Door de reguliere vakken te compacten, is er tijd over voor verrijking. Deze verrijking is bv. te vinden in
de vakken Leren leren, portfoliotijd, Engels, Spaans en schaken.
- Sociaal emotioneel
De leerkrachten zijn sterk in het bieden van een hele duidelijke structuur en voorspelbaarheid.
Kinderen voelen zich veilig! De leerkrachten hebben vaardigheden ontwikkeld om goede
kindgesprekken te houden, tot de kern van het kind te komen.
De schoolcultuur en de houding van de leerkrachten is kindgericht en ontwikkelingsgericht. Een kind
mag zijn wie hij is, er is een hoge mate van sociale acceptatie.

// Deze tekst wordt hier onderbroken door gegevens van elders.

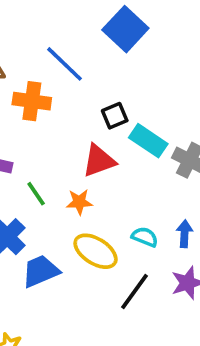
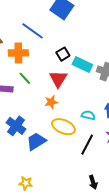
red triangle: (99, 161) -> (58, 79), turned -30
green line: (36, 194) -> (25, 78), moved

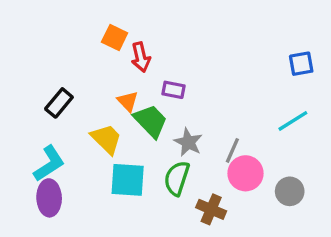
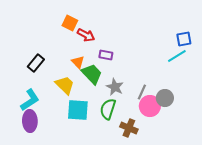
red arrow: (141, 57) -> (86, 35), turned -48
cyan line: (293, 121) -> (177, 56), moved
gray circle: (290, 191) -> (165, 98), moved

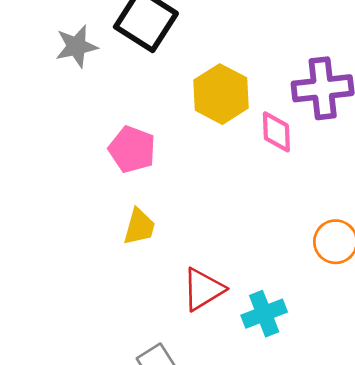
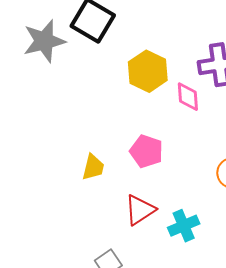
gray star: (76, 46) -> (44, 41), size x1.4
pink pentagon: (132, 149) -> (146, 151), moved

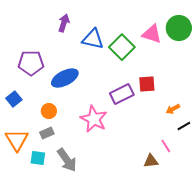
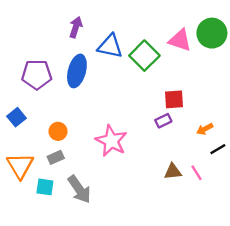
blue ellipse: (65, 78) -> (77, 71), moved, turned -48
purple rectangle: (122, 94) -> (163, 121), moved, size x0.6
brown triangle: (151, 161) -> (173, 172), moved

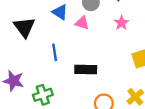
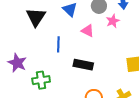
pink triangle: (82, 23) -> (88, 31), moved
pink star: (121, 23) -> (113, 21), moved

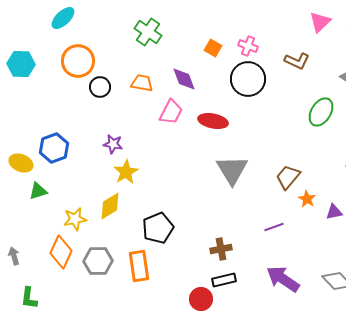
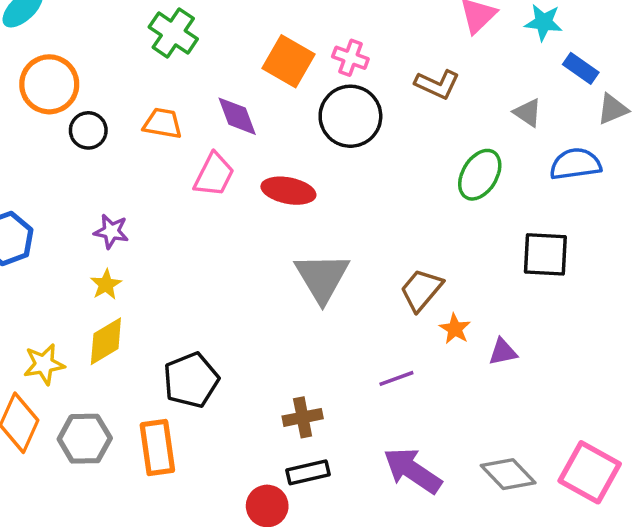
orange square: (213, 48) -> (288, 61), size x1.6
yellow star: (126, 172) -> (106, 285), moved, size x0.7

De praktijk leert dat hoogbegaafde kinderen met een vorm van autisme, adhd of add in een klas met
hoogbegaafden erkend wordt, ze zijn immers 'samen hoogbegaafd'. Kinderen die op hun oude school
om hun combinatie van hoogbegaafdheid en een gedragsprobleem buiten de boot vielen – en zelfs
gepest werden – voelen zich op bs. Extralent vaak wel thuis en worden geaccepteerd. Bovendien
kunnen klasgenoten ook rationeel omgaan met verschillen tussen hoogbegaafden, ze accepteren
afwijkend gedrag.
In de groepen gebruiken we de methode PAD (programma alternatieve denkstrategieën), om de
sociale vaardigheden van onze kinderen te vergroten. Iedere week staat PAD op het lesrooster.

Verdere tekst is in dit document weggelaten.